Exercise objective
Print only the lines from the top of the data through the line with "obavijest o godišnjim odmorima", both included, skipping every picture.

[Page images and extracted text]
--------------------------------------------------

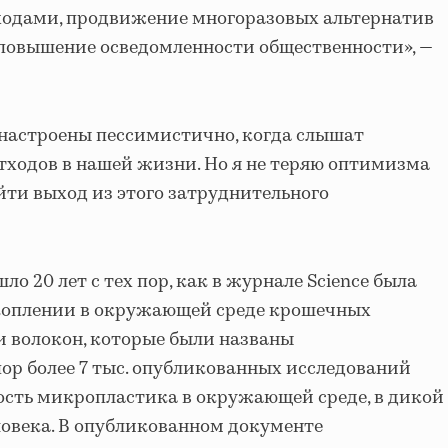
ходами, продвижение многоразовых альтернатив
 повышение осведомленности общественности», —
 настроены пессимистично, когда слышат
тходов в нашей жизни. Но я не теряю оптимизма
йти выход из этого затруднительного
ло 20 лет с тех пор, как в журнале Science была
акоплении в окружающей среде крошечных
 волокон, которые были названы
пор более 7 тыс. опубликованных исследований
сть микропластика в окружающей среде, в дикой
ловека. В опубликованном документе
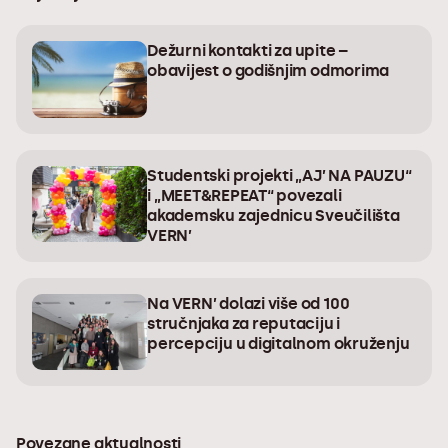
Dežurni kontakti za upite –
obavijest o godišnjim odmorima
Studentski projekti „AJ’ NA PAUZU“
i „MEET&REPEAT“ povezali
akademsku zajednicu Sveučilišta
VERN’
Na VERN’ dolazi više od 100
stručnjaka za reputaciju i
percepciju u digitalnom okruženju
Povezane aktualnosti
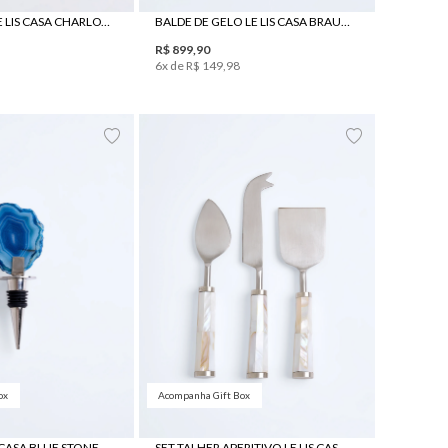
AÇUCAREIRO LE LIS CASA CHARLOTTE
BALDE DE GELO LE LIS CASA BRAUNA
R$
899
,
90
6
x de
R$
149
,
98
UN
UN
ox
Acompanha Gift Box
 CASA BLUE STONE
SET TALHER APERITIVO LE LIS CASA IPÊ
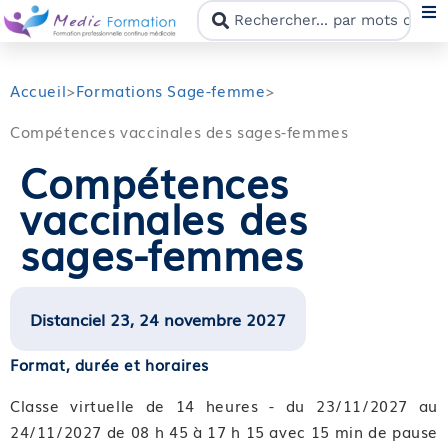
N
Accueil
>
Formations Sage-femme
>
Compétences vaccinales des sages-femmes
F
Compétences
vaccinales des
N
sages-femmes
C
M
Distanciel 23, 24 novembre 2027
Format, durée et horaires
Classe virtuelle de 14 heures - du 23/11/2027 au
24/11/2027 de 08 h 45 à 17 h 15 avec 15 min de pause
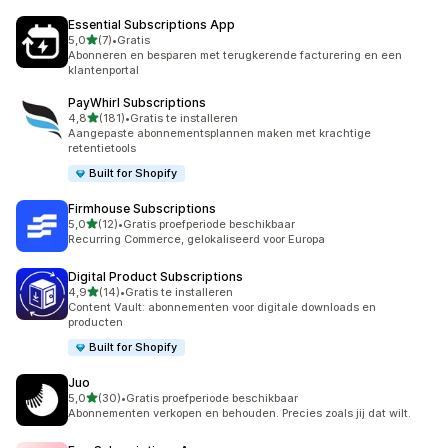
Essential Subscriptions App
van 5 sterren
5,0
(7)
•
Gratis
7 recensies in totaal
Abonneren en besparen met terugkerende facturering en een
klantenportal
PayWhirl Subscriptions
van 5 sterren
4,8
(181)
•
Gratis te installeren
181 recensies in totaal
Aangepaste abonnementsplannen maken met krachtige
retentietools
Built for Shopify
Firmhouse Subscriptions
van 5 sterren
5,0
(12)
•
Gratis proefperiode beschikbaar
12 recensies in totaal
Recurring Commerce, gelokaliseerd voor Europa
Digital Product Subscriptions
van 5 sterren
4,9
(14)
•
Gratis te installeren
14 recensies in totaal
Content Vault: abonnementen voor digitale downloads en
producten
Built for Shopify
Juo
van 5 sterren
5,0
(30)
•
Gratis proefperiode beschikbaar
30 recensies in totaal
Abonnementen verkopen en behouden. Precies zoals jij dat wilt.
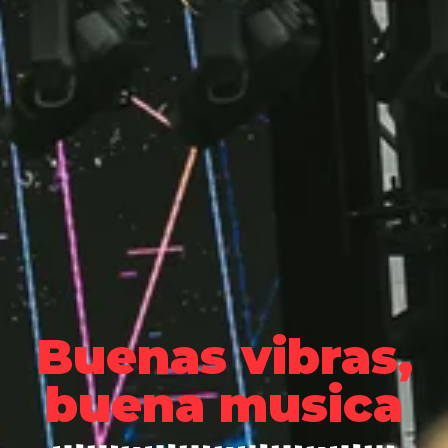
Buenas vibras,
buena musica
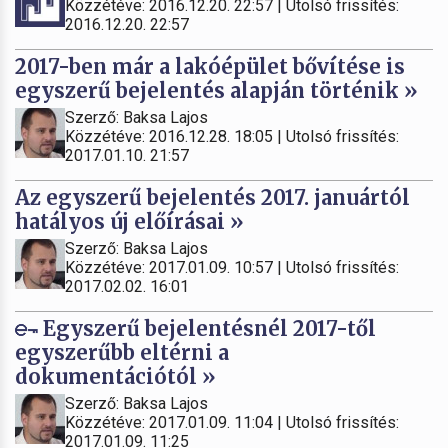
Közzétéve: 2016.12.20. 22:57 | Utolsó frissítés:
2016.12.20. 22:57
2017-ben már a lakóépület bővítése is
egyszerű bejelentés alapján történik »
Szerző: Baksa Lajos
Közzétéve: 2016.12.28. 18:05 | Utolsó frissítés:
2017.01.10. 21:57
Az egyszerű bejelentés 2017. januártól
hatályos új előírásai »
Szerző: Baksa Lajos
Közzétéve: 2017.01.09. 10:57 | Utolsó frissítés:
2017.02.02. 16:01
Egyszerű bejelentésnél 2017-től
egyszerűbb eltérni a
dokumentációtól »
Szerző: Baksa Lajos
Közzétéve: 2017.01.09. 11:04 | Utolsó frissítés:
2017.01.09. 11:25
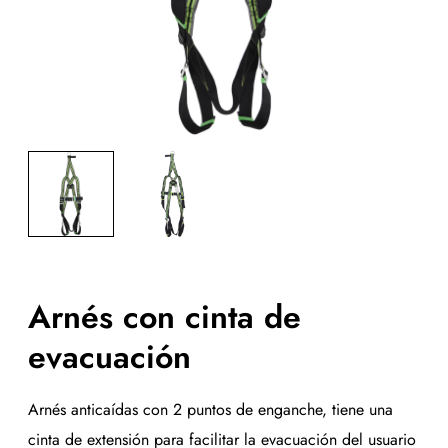
Arnés con cinta de
evacuación
Arnés anticaídas con 2 puntos de enganche, tiene una
cinta de extensión para facilitar la evacuación del usuario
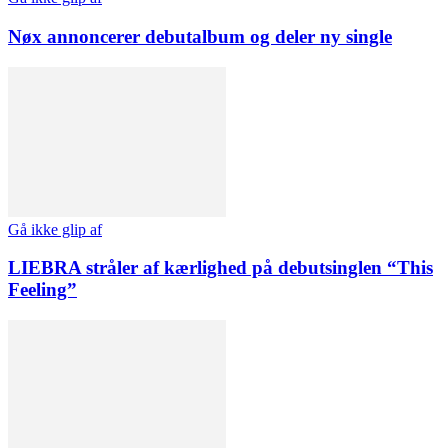
Nøx annoncerer debutalbum og deler ny single
Gå ikke glip af
LIEBRA stråler af kærlighed på debutsinglen “This
Feeling”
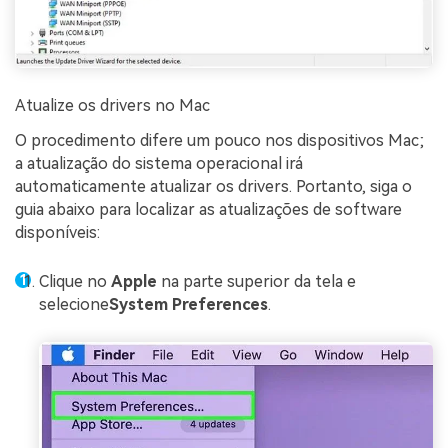
Atualize os drivers no Mac
O procedimento difere um pouco nos dispositivos Mac;
a atualização do sistema operacional irá
automaticamente atualizar os drivers. Portanto, siga o
guia abaixo para localizar as atualizações de software
disponíveis:
Clique no
Apple
na parte superior da tela e
selecione
System Preferences
.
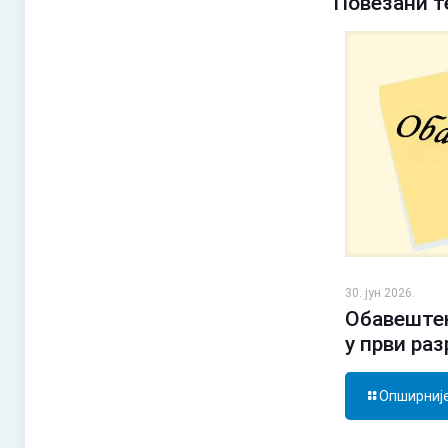
Повезани т
30. јун 2026.
Обавештењ
у први ра
Опширниј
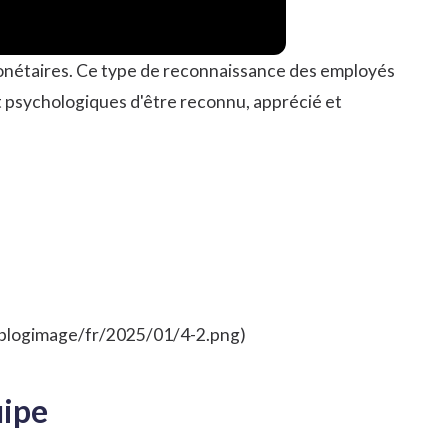
onétaires. Ce type de reconnaissance des employés
et psychologiques d'être reconnu, apprécié et
vcblogimage/fr/2025/01/4-2.png)
uipe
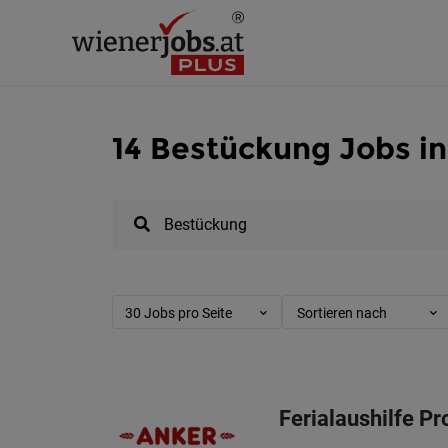
14 Bestückung Jobs i
30 Jobs pro Seite
Sortieren nach
Ferialaushilfe 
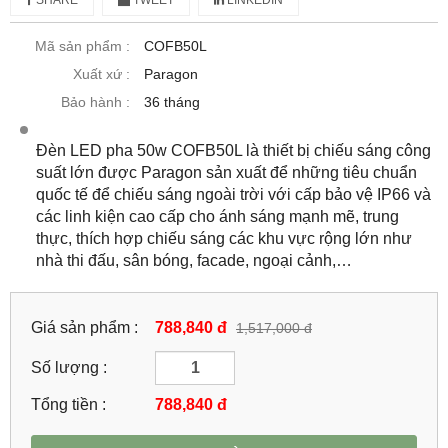
Mã sản phẩm :
COFB50L
Xuất xứ :
Paragon
Bảo hành :
36 tháng
Đèn LED pha 50w COFB50L là thiết bị chiếu sáng công
suất lớn được Paragon sản xuất để những tiêu chuẩn
quốc tế để chiếu sáng ngoài trời với cấp bảo vệ IP66 và
các linh kiện cao cấp cho ánh sáng mạnh mẽ, trung
thực, thích hợp chiếu sáng các khu vực rộng lớn như
nhà thi đấu, sân bóng, facade, ngoại cảnh,…
Giá sản phẩm :
788,840 đ
1,517,000 đ
Số lượng :
Tổng tiền :
788,840
đ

--------------------------------------------------

Response box
ходами, продвижение многоразовых альтернатив
 повышение осведомленности общественности», —
 настроены пессимистично, когда слышат
тходов в нашей жизни. Но я не теряю оптимизма
йти выход из этого затруднительного
ло 20 лет с тех пор, как в журнале Science была
акоплении в окружающей среде крошечных
 волокон, которые были названы
пор более 7 тыс. опубликованных исследований
сть микропластика в окружающей среде, в дикой
ловека. В опубликованном документе
Dežurni kontakti za upite –
obavijest o godišnjim odmorima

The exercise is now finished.